Under Azerbaijani law, public officials are prohibited from owning businesses, while family members are exempt from this restriction, a loophole exploited by the Aliyevs to hide their earnings in their children’s holdings. Just Arzu Aliyeva’s part ownership of the Silk Way Bank is worth over $12 million. According to RFE, “presidential secretary Azer Gasimov confirmed that Arzu Aliyeva was one of the owners of the Silk Way Bank.”
Gulu Khalilov, the spokesman for the State Committee on Privatization of State Property, told RFE that he had no information on the privatization of AZAL, the state airline company, including its holdings, like AZAL Bank. RFE was told that none of the legal procedures for privatization were followed.

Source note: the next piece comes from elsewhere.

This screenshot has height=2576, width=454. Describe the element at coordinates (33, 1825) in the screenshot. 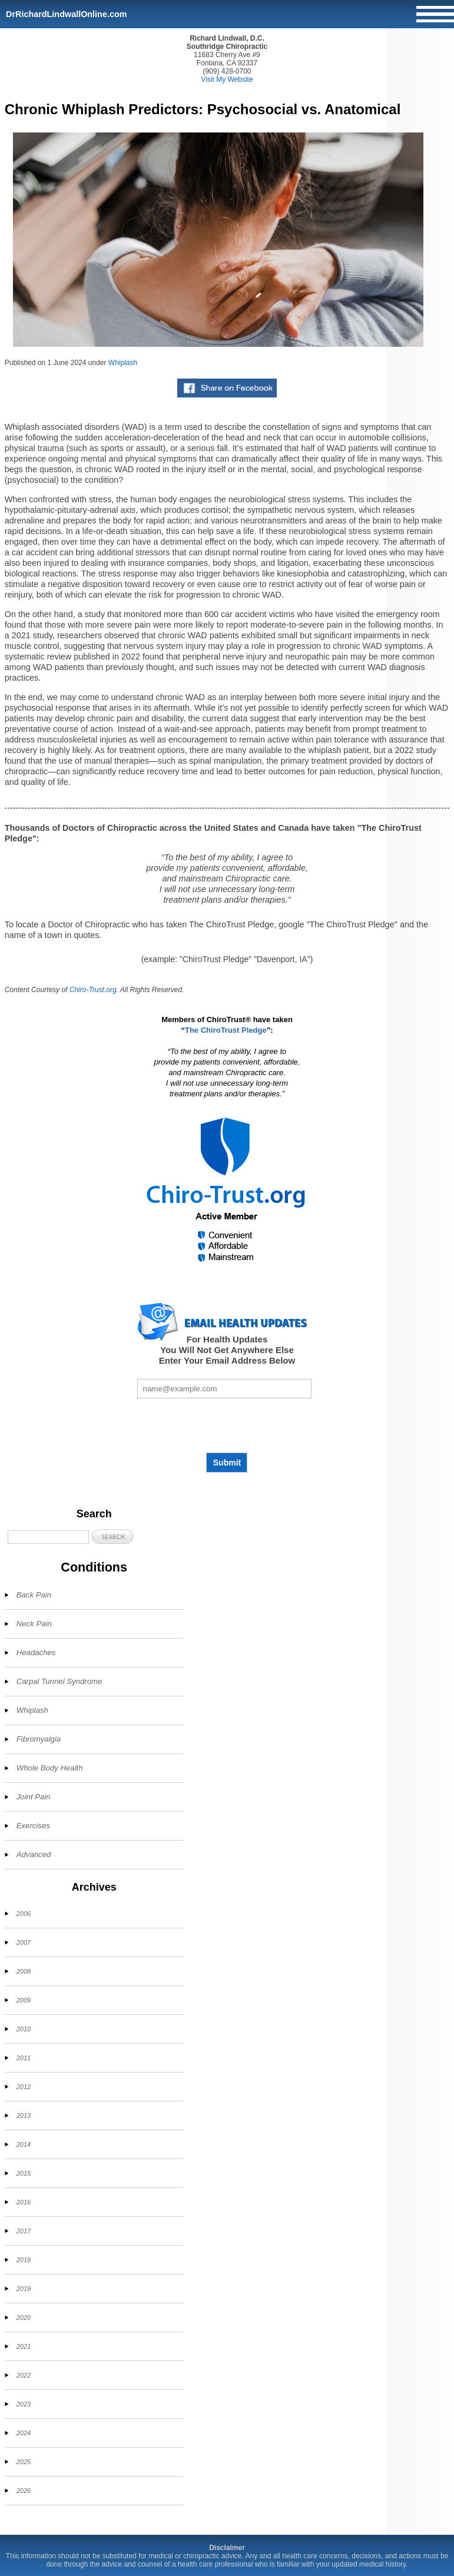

“In the meantime, SW Holding has slowly but steadily acquired nearly all of AZAL’s former companies, including the insurance firm AZAL Sigorta, which is now co-owned by SW Holding and the two daughters of Jahangir Asgarov, the president of AZAL and the husband of Zarifa Hamzayeva, the current co-owner of Silk Way Bank,” according to Ismayilova. “SW Holding has also been the sole contractor on a number of high-profile AZAL projects, including airport-construction deals in Lankaran, Ganja, and Zagatala worth a total of $150 million.”
Pres. Aliyev and his family must be held responsible as part owners of a state-run airline that ships sophisticated weapons to terrorists around the world!